Robust Fitting with Outliers

Replace a normal noise model with a Student-t model when a few observations are badly contaminated.

Source: Examples/Tutorials/RobustFittingWithOutliers.m

Switch the noise model from normal to Student-t

The workflow is the same as in the previous ConstrainedSpline tutorial, but now a few observations are badly contaminated. The key change is the distribution object: use a StudentTDistribution when you want the fit to be less sensitive to outliers than a normal model.

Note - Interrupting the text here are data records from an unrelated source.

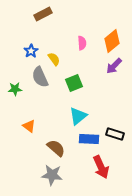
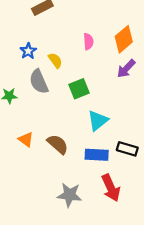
cyan triangle: (78, 116) -> (98, 121), moved
brown semicircle: (56, 148) -> (58, 144), moved
gray star: (52, 175) -> (69, 195), moved

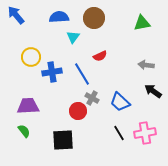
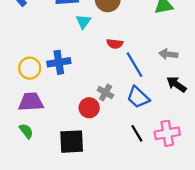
red semicircle: (100, 56) -> (115, 44), turned 32
yellow circle: (31, 57) -> (30, 68), moved
blue line: (82, 74) -> (135, 65), moved

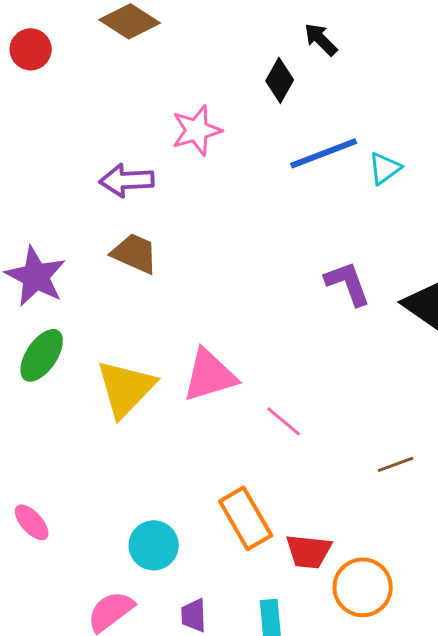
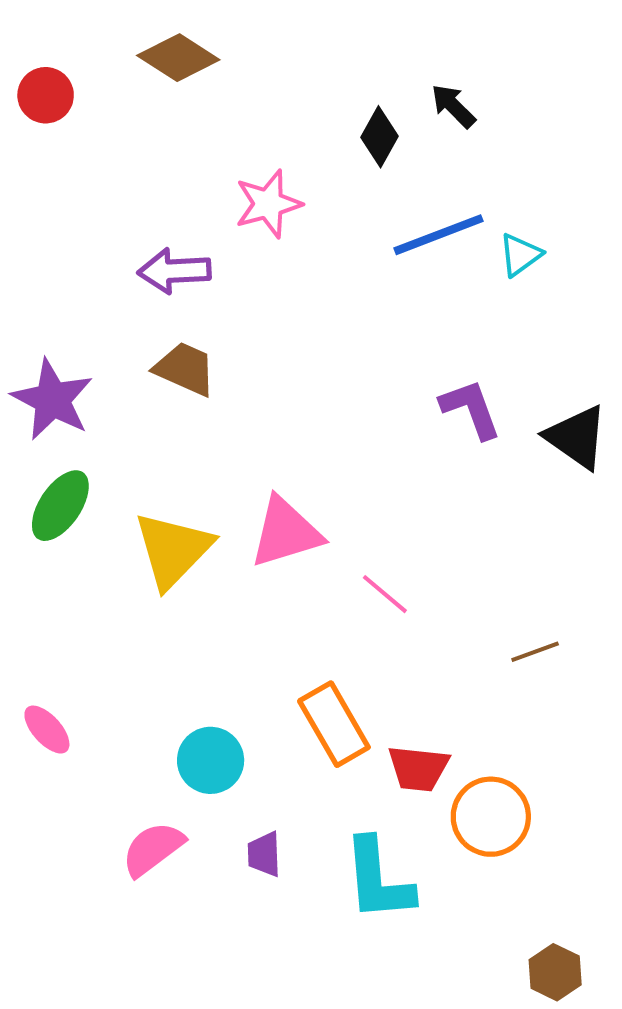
black arrow: (321, 39) -> (453, 106), moved

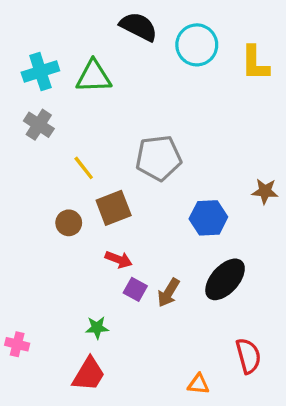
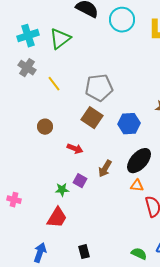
green triangle: (94, 76) -> (60, 39), turned -35
yellow line: (84, 168) -> (54, 84), moved
brown square: (114, 208) -> (92, 118), moved, turned -35
purple square: (135, 289) -> (80, 181), moved
orange triangle: (198, 384) -> (137, 186), moved

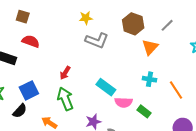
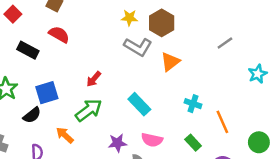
brown hexagon: (133, 24) -> (162, 23), moved
orange triangle: (150, 47) -> (170, 62), moved
green arrow: (65, 99) -> (89, 110), turned 65
pink semicircle: (124, 102) -> (152, 140), moved
green rectangle: (144, 111) -> (193, 143), moved

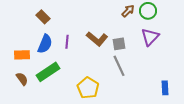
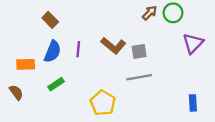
purple triangle: (150, 37) -> (193, 43), moved
gray line: (119, 66) -> (139, 77), turned -75
green rectangle: (48, 72) -> (56, 84), size x0.6
brown semicircle: (22, 79) -> (16, 92), moved

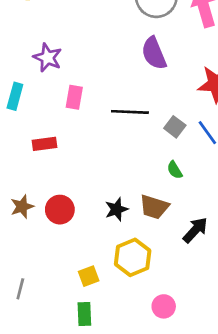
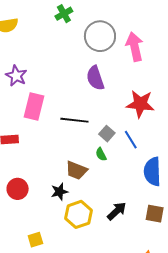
pink rectangle: (74, 97) -> (34, 106), size x1.5
green semicircle: (175, 170) -> (101, 154), moved
brown trapezoid: (154, 207) -> (76, 170), moved
yellow hexagon: (133, 257) -> (79, 214), moved

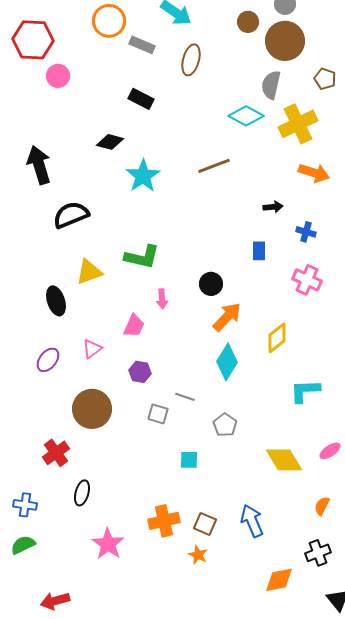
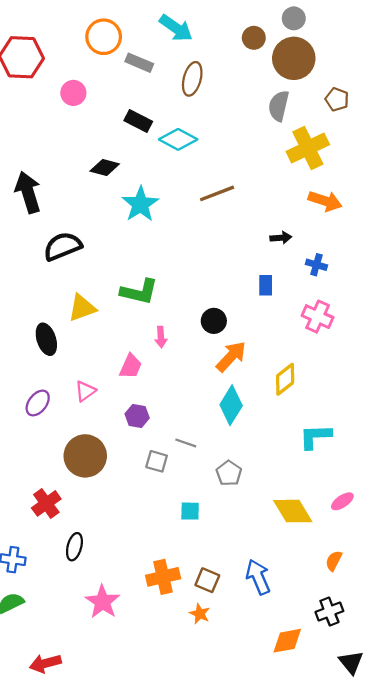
pink circle: (58, 76) -> (73, 93), moved
cyan diamond: (246, 116) -> (178, 139), moved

\[y_i = f(t_i) + \epsilon_i, \qquad \epsilon_i \sim t_{\nu}(0,\sigma).\]
rng(7)
t = linspace(0, 1, 60)';
xTrue = exp(-3*t).*sin(4*pi*t);
xObs = xTrue + 0.08*randn(size(t));
outlierIndex = [10 22 37 51];
xObs(outlierIndex) = xObs(outlierIndex) + [0.75; -0.55; 0.65; -0.70];
tq = linspace(t(1), t(end), 400)';

normalModel = NormalDistribution(sigma=0.08);
studentTModel = StudentTDistribution(sigma=0.08, nu=3);

normalFit = ConstrainedSpline.fromData(t, xObs, S=3, splineDOF=12, distribution=normalModel);
robustFit = ConstrainedSpline.fromData(t, xObs, S=3, splineDOF=12, distribution=studentTModel);

Plot the normal and Student-t fits on the same contaminated data.

figure(Position=[100 100 900 320])
plot(tq, exp(-3*tq).*sin(4*pi*tq), "k--", LineWidth=1.5), hold on
plot(tq, normalFit(tq), LineWidth=2)
plot(tq, robustFit(tq), LineWidth=2)
scatter(t, xObs, 28, "filled", MarkerFaceAlpha=0.65)
scatter(t(outlierIndex), xObs(outlierIndex), 72, "o", LineWidth=1.5)
xlabel("t")
ylabel("x(t)")
legend("Underlying signal", "Normal model", "Student-t model", "Observations", "Tagged outliers", Location="northeast")
grid on

Changing the distribution from normal to Student-t makes the fit less sensitive to a few large outliers.

Changing the distribution from normal to Student-t makes the fit less sensitive to a few large outliers.

Inspect the final robust weights

Internally the robust fit is solved by an iteratively reweighted scheme, but the tutorial-level idea is simply that the Student-t model downweights observations that look much less plausible under a normal model. For the implementation details, see distribution and the developer topic tensorModelSolution.

Plot the final weights assigned by the robust fit.

figure(Position=[100 100 780 300])
stem(t, robustFit.W, "filled", LineWidth=1.2), hold on
scatter(t(outlierIndex), robustFit.W(outlierIndex), 70, "o", LineWidth=1.5)
xlabel("t")
ylabel("Final weight")
grid on

The final weights show which observations the Student-t fit decided to trust less.

The final weights show which observations the Student-t fit decided to trust less.